La ministre de l’Éducation nationale et Nouvelle Citoyenneté, Raïssa Malu a présenté un état d’avancement du nettoyage du fichier de paie du secteur EDUC‑NC et des mesures visant à sécuriser le versement de la prime de gratuité aux enseignants des écoles primaires de l’Etat.
Lancé depuis janvier 2026, ce processus interne de vérification et de redressement du fichier de paie préparé par la Direction nationale de contrôle, de la préparation de la paie et de la maîtrise des effectifs des enseignants et du personnel administratif des établissements scolaires (DINACOPE)fait suite aux irrégularités administratives, techniques et financières susceptibles d’affecter la fiabilité du fichier et la régularité de certaines imputations de paie.
Cette démarche vise à fournir « un premier niveau de fiabilisation sectorielle » sur un dossier « sensible » tant sur le plan budgétaire que social.

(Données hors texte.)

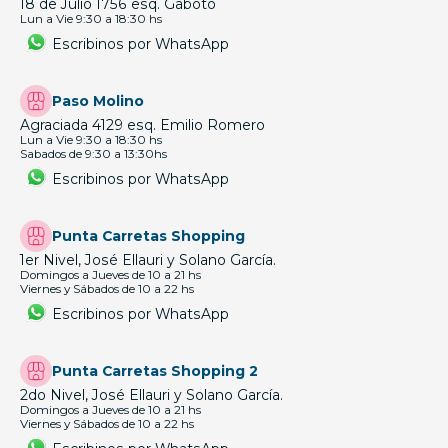
18 de Julio 1756 esq. Gaboto
Lun a Vie 9:30 a 18:30 hs
Escribinos por WhatsApp
Paso Molino
Agraciada 4129 esq. Emilio Romero
Lun a Vie 9:30 a 18:30 hs
Sabados de 9:30 a 13:30hs
Escribinos por WhatsApp
Punta Carretas Shopping
1er Nivel, José Ellauri y Solano García.
Domingos a Jueves de 10 a 21 hs
Viernes y Sábados de 10 a 22 hs
Escribinos por WhatsApp
Punta Carretas Shopping 2
2do Nivel, José Ellauri y Solano García.
Domingos a Jueves de 10 a 21 hs
Viernes y Sábados de 10 a 22 hs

Le bilan mi-parcours indique qu’en mars 2026, le fichier de paie comportait 700 249 agents payés dont 624 081 enseignants comprenant 11 697 au maternel, 378 017 au primaire et 234 367 au secondaire ainsi que 76 168 personnels administratifs.
Le rapport a également exposé des anomalies incluant une ponction irrégulière portée sur la prime de gratuité sur 32 732 enseignants du primaire en janvier 2026.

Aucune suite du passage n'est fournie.